Botulinum toxin type-A (BTX-A) injections have become a common treatment modality for a variety of neuromuscular disorders with the primary aim to relax spastic muscles, for example, in children with cerebral palsy, or following a stroke. Once injected, BTX-A prevents acetylcholine release at the motor nerve endings, thereby producing a dose-dependent muscle paralysis. Despite an exponential growth of patients receiving BTX-A treatment, there has been no systematic evaluation of the effects of the toxin on target and non-target muscles. Therefore, the general purpose of this PhD project was to evaluate muscle mass, strength, and contractile material in injected and contralateral non-injected quadriceps muscles of New Zealand White (NZW) rabbits following single and repeated BTX-A injections. Muscle mass was assessed as the wet weight of muscles following sacrifice, strength was assessed by stimulating the knee extensor muscles via femoral nerve stimulation and quantifying the knee extensor force, the amount of contractile material was quantified histologically.
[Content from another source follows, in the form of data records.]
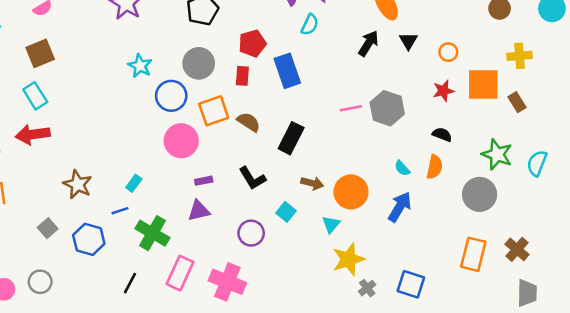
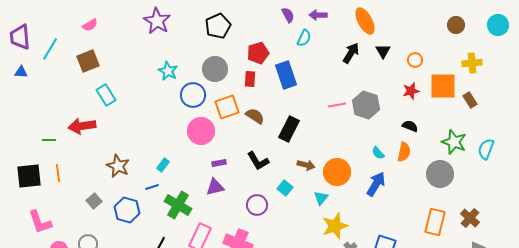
cyan rectangle: (35, 96) -> (106, 95), moved

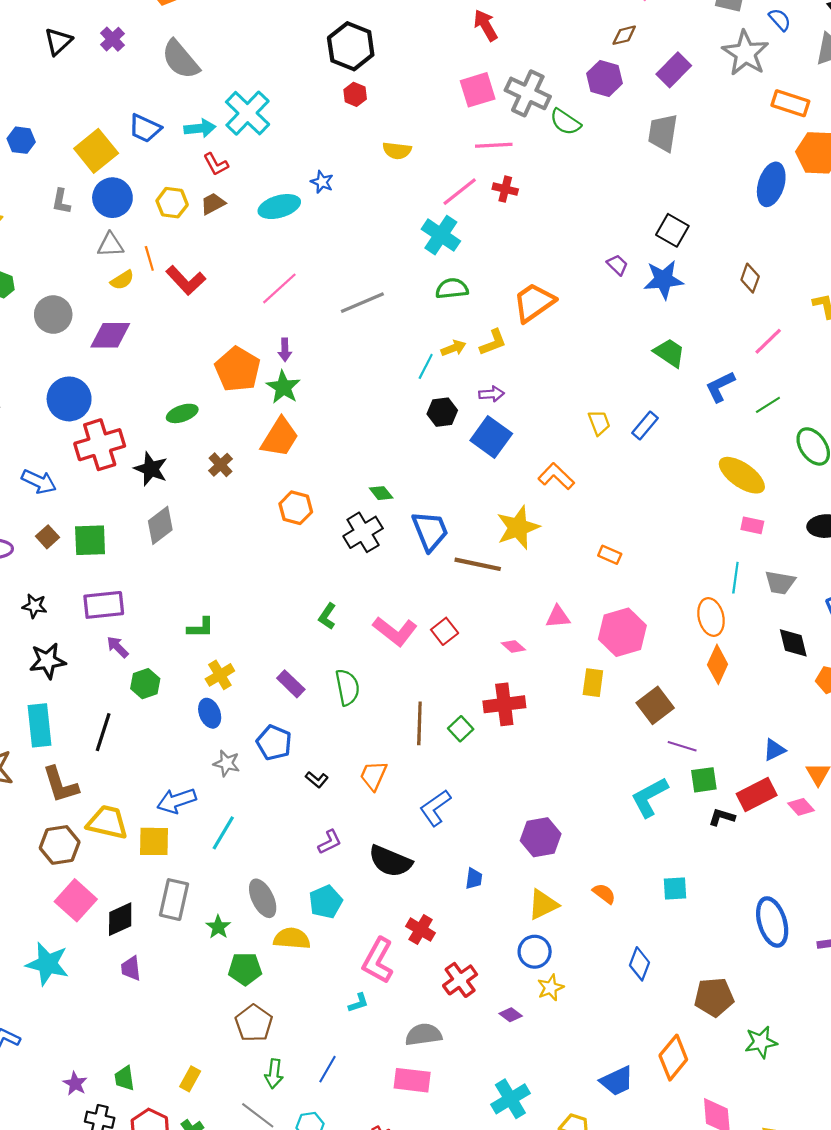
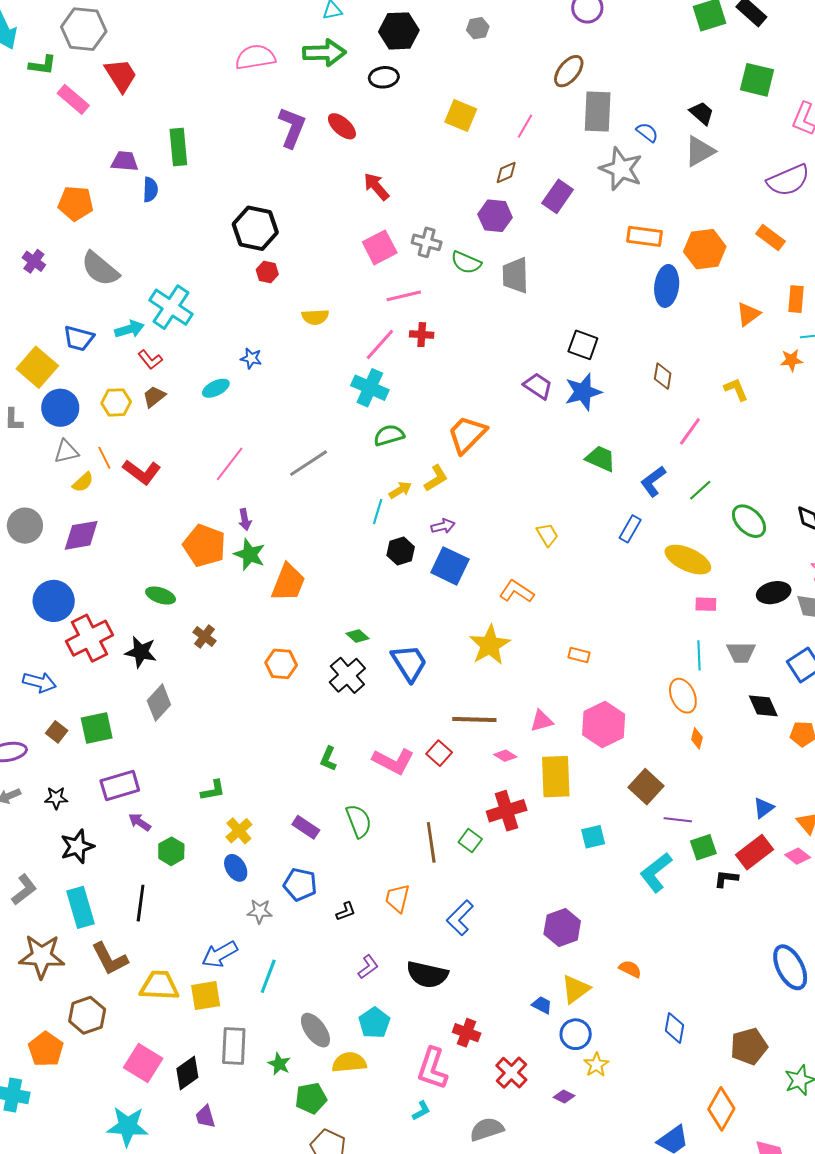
gray cross: (528, 93) -> (427, 242), size x0.7
orange rectangle: (790, 103) -> (645, 236), moved
gray trapezoid: (663, 133) -> (515, 275), moved
cyan ellipse: (279, 207) -> (216, 388), size x0.7
purple trapezoid: (617, 265) -> (538, 386), size x1.4
green ellipse: (182, 413) -> (161, 596), turned 48
blue rectangle: (645, 426) -> (630, 529), moved
orange trapezoid: (280, 437) -> (288, 583), moved
brown line: (478, 564) -> (474, 719), moved
orange diamond: (718, 664) -> (697, 738), size x0.6
yellow rectangle: (593, 683) -> (556, 777), moved, size x1.6
black L-shape: (317, 780) -> (346, 911), turned -50
brown hexagon: (60, 845) -> (87, 1015), moved
blue trapezoid: (474, 879) -> (542, 1005), moved, turned -60
cyan square: (675, 888) -> (593, 837), moved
We found that six-monthly BTX-A injections into the quadriceps caused substantial muscle weakness, atrophy, and contractile material loss in the injected and the contralateral non-injected muscles. Adding direct electrical muscle stimulation during the BTX-A injection help to alleviate muscle mass, strength and contractile material loss and the injected and contralateralnon injected muscles, and finally, BTX-A injections had long lasting effects that were not fully recovered at six months following the end of the injection protocol.

We concluded from the results of this series of studies that BTX-A treatment resulted in adverse effects on the injected and contralateral non-injected musculature up to six months following the injection protocol. Future studies should be aimed at identifying strategies that minimize/prevent adverse effects of BTX-A injections on target and non-target muscles.